Exercise: Wherever the string "disoccupati" shows up in the records below, return that line.

Supplied material:
== Segment start ==
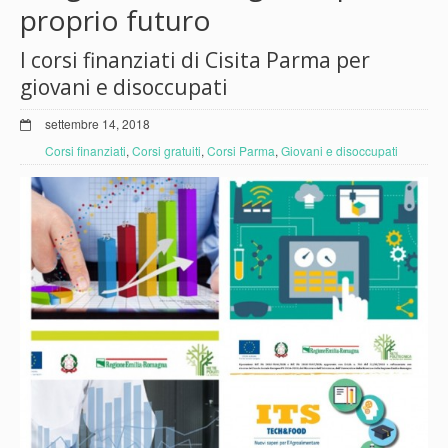
proprio futuro
I corsi finanziati di Cisita Parma per
giovani e disoccupati
settembre 14, 2018
Corsi finanziati
,
Corsi gratuiti
,
Corsi Parma
,
Giovani e disoccupati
== Segment end ==
Result of this exercise:
giovani e disoccupati
Giovani e disoccupati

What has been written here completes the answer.